Doris Duke Foundation support for R.O.C.K. Mat-Su

A new two-year $300,000 award from the Doris Duke Charitable Foundation will support Mat-Su Health Foundation’s R.O.C.K. Mat-Su collaboration. The Raising Our Children with Kindness initiative will receive $150,000 a year earmarked for:

  • FIT Court, for Families with Infants and Toddlers. The therapeutic court aims to build strong supports for families and ensure children have stability.
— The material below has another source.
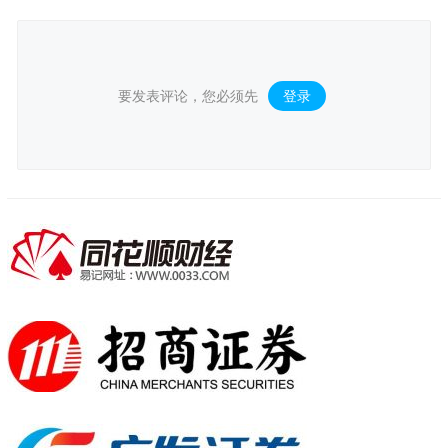
要发表评论，您必须先
登录
。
We supported this program with a $375,000 grant in 2018;
  • Work to address systemic racism and intergenerational trauma; and
  • Community engagement/rural organizing.

Elizabeth Ripley, CEO of Mat-Su Health Foundation, stayed in touch with Doris Duke Foundation after an earlier award in 2018, $1 million over three years to strengthen support services for children and family. Doris Duke Foundation is a three-time participant in Rasmuson Foundation’s Grantmakers Tour of Alaska, most recently in 2018. The tour introduces Outside grantmakers to the challenges, needs and successes of Alaska nonprofits and tribal organizations.

Artistic connections in San Francisco at SOCAP

VP Alexandra McKay also joined the arts track planning group for the annual conference of SOCAP Global, which works for a more just and sustainable economy through social capital. ArtPlace America (specifically, Jamie Bennett, a Grantmakers Tour alum) connected Rasmuson Foundation to a close SOCAP partner in San Francisco, Yerba Buena Center for the Arts (YBCA). The arts center is committed to integrating artists into community investment for good and has created its first artist cohort to work on solutions to social, cultural and environmental needs. We supported Alaska artists in taking part in the SOCAP arts track: Yngvil Van Guttu, Christy NaMee Erickson, Allison Akootchook Warden and Melissa Shaginoff. The first three are all Individual Artist Award recipients, and Guttu and Erickson have gone on to become members of the YBCA artist cohort and new artist-led giving circle. This $250,000 initiative is launching in early 2021 to drive investment in the arts, primarily to those who are Black, Indigenous and People of Color.

At the SOCAP virtual conference, McKay facilitated two discussion panels. A Truth and Reconciliation panel included Liz Medicine Crow of First Alaskans Institute. The second panel focused on the importance of investing in systems to support artists and culture bearers. Guttu and Stephen Blanchett, another IAA recipient, were among the presenters on that panel.